Os dois canis de Santo Tirso – Cantinho das Quatro Patas e Abrigo de Paredes – onde morreram vários cães este fim de semana num incêndio não estavam registados na Direção-Geral de Alimentação e Veterinária (DGAV), confirmou ontem, segunda-feira, o Ministério da Agricultura em comunicado. Não tinham ainda a licença de utilização emitida pela câmara municipal da área e já tinham sido alvo de “contraordenações e vistorias” da parte de várias entidades, acrescentou fonte do ministério.
Entrevistado por vários meios de comunicação social, Jorge Cid, bastonário da Ordem dos Médicos Veterinários, mencionou o problema dos acumuladores de animais em ligação ao caso, que sofrem de uma doença conhecida como síndrome de Noé.
Contactado pela VETERINÁRIA ATUAL, também Ricardo Lobo, membro da direção da Associação Nacional de Médicos Veterinários dos Municípios (ANVETEM), mencionou a síndrome, afirmando que muitos destes casos estão relacionados com esta patologia. “Quando as autoridades também baixam os braços e dizem que não conseguem fazer mais, que não têm ferramentas, não têm hipótese de fazer mais, abrimos as portas a que qualquer pessoa, inclusivamente com síndromes de acumulação e de Noé, possa arvorar ser defensora dos animais e ter, nomeadamente numa zona florestal, num eucaliptal, mais de 200 animais a seu cargo. E não são as únicas, existem mais.”
Embora não se possa ainda confirmar que as duas mulheres apontadas como proprietárias dos abrigos ilegais sofram de síndrome de Noé, o Ministério da Agricultura afirmou que vai continuar a acompanhar a situação para “análise e apuramento dos factos”.
Segundo a psicóloga clínica Patrícia Fonseca, a própria categorização da síndrome de Noé como doença é relativamente nova. “Só recentemente é que surgiu no Manual de Doenças Mentais esta nova patologia, que até agora não estava catalogada. A síndrome de Noé está enquadrada na perturbação da acumulação. São indivíduos que tendem a acumular vários tipos de coisas, nomeadamente objetos. Os acumuladores de animais, embora pertençam a este quadro psicopatológico da perturbação da acumulação, têm na maioria das vezes outras patologias associadas”, explicou.

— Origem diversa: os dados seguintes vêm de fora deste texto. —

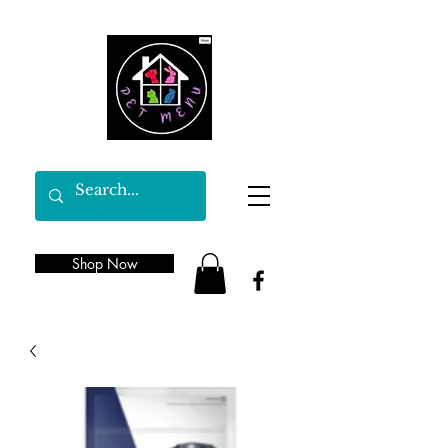
Shop Now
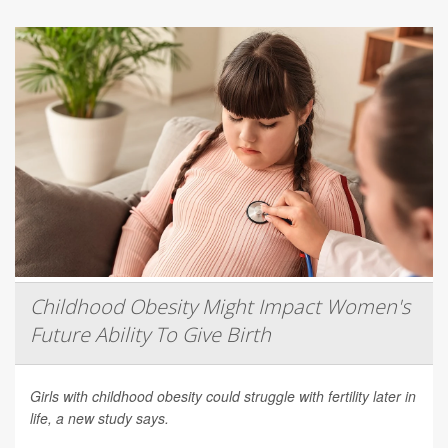
Childhood Obesity Might Impact Women's
Future Ability To Give Birth
Girls with childhood obesity could struggle with fertility later in
life, a new study says.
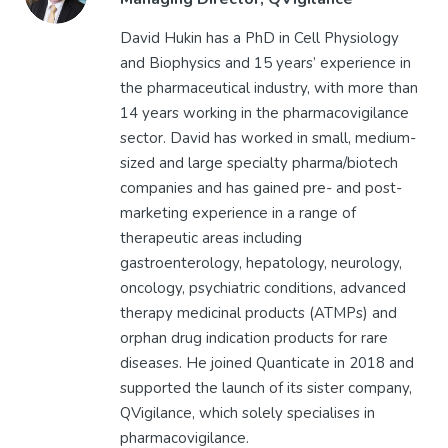
David Hukin has a PhD in Cell Physiology
and Biophysics and 15 years’ experience in
the pharmaceutical industry, with more than
14 years working in the pharmacovigilance
sector. David has worked in small, medium-
sized and large specialty pharma/biotech
companies and has gained pre- and post-
marketing experience in a range of
therapeutic areas including
gastroenterology, hepatology, neurology,
oncology, psychiatric conditions, advanced
therapy medicinal products (ATMPs) and
orphan drug indication products for rare
diseases. He joined Quanticate in 2018 and
supported the launch of its sister company,
QVigilance, which solely specialises in
pharmacovigilance.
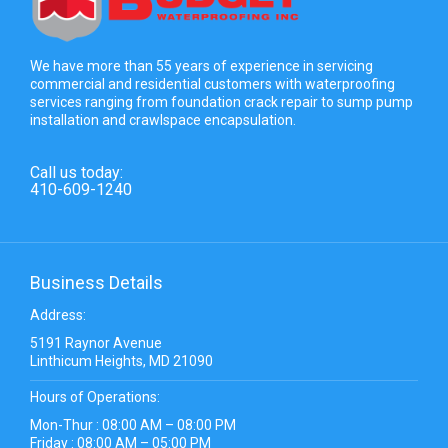
We have more than 55 years of experience in servicing
commercial and residential customers with waterproofing
services ranging from foundation crack repair to sump pump
installation and crawlspace encapsulation.
Call us today:
410-609-1240
Business Details
Address:
5191 Raynor Avenue
Linthicum Heights, MD 21090
Hours of Operations:
Mon-Thur : 08:00 AM – 08:00 PM
Friday : 08:00 AM – 05:00 PM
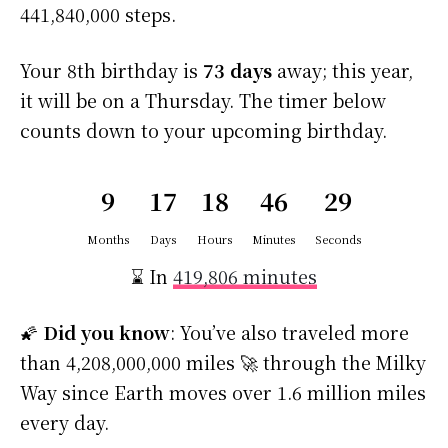
441,840,000 steps.
Your 8th birthday is
73 days
away; this year,
it will be on a Thursday. The timer below
counts down to your upcoming birthday.
9
17
18
46
28
Months
Days
Hours
Minutes
Seconds
⌛ In
419,806 minutes
🌠
Did you know
: You’ve also traveled more
than 4,208,000,000 miles 🚀 through the Milky
Way since Earth moves over 1.6 million miles
every day.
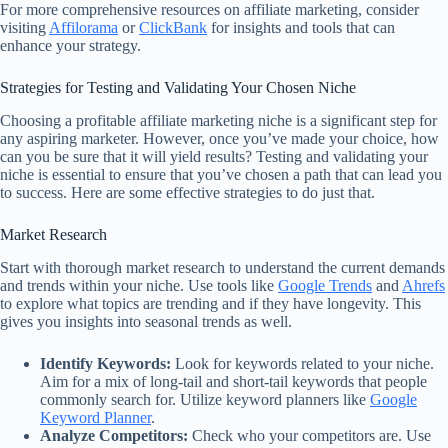
For more comprehensive resources on affiliate marketing, consider
visiting
Affilorama
or
ClickBank
for insights and tools that can
enhance your strategy.
Strategies for Testing and Validating Your Chosen Niche
Choosing a profitable affiliate marketing niche is a significant step for
any aspiring marketer. However, once you’ve made your choice, how
can you be sure that it will yield results? Testing and validating your
niche is essential to ensure that you’ve chosen a path that can lead you
to success. Here are some effective strategies to do just that.
Market Research
Start with thorough market research to understand the current demands
and trends within your niche. Use tools like
Google Trends
and
Ahrefs
to explore what topics are trending and if they have longevity. This
gives you insights into seasonal trends as well.
Identify Keywords:
Look for keywords related to your niche.
Aim for a mix of long-tail and short-tail keywords that people
commonly search for. Utilize keyword planners like
Google
Keyword Planner
.
Analyze Competitors:
Check who your competitors are. Use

Este é um problema que está a aumentar em Portugal. Em declarações enviadas à VETERINÁRIA ATUAL, o chefe da Divisão de Comunicação e Relações Públicas da Guarda Nacional Republicana (GNR), Eduardo Mendes, indica que são várias as denúncias deste tipo de casos. Em 2019, foram registados 46 autos de contraordenação por excesso de animais de companhia em habitações. Este ano, só entre 21 de janeiro e 29 de fevereiro, o número de casos registados pela GNR foi já de mais de duas dezenas (22).
A psicóloga sublinha que, por detrás desta compulsão, as motivações destes indivíduos são muitas vezes boas: “Aqui estamos a falar de indivíduos que têm uma grande quantidade de animais em espaços inadequados ou em condições inseguras e que não conseguem assegurar nem os próprios cuidados pessoais nem os dos animais, não conseguindo, mesmo assim, deixar de acumular. São movidos por sentimentos de compaixão para com os animais em situações de abandono ou maus-tratos, daí a dificuldade de sinalização. No caso dos gatos ainda é pior, porque são animais silenciosos e os vizinhos não dão conta”, explica.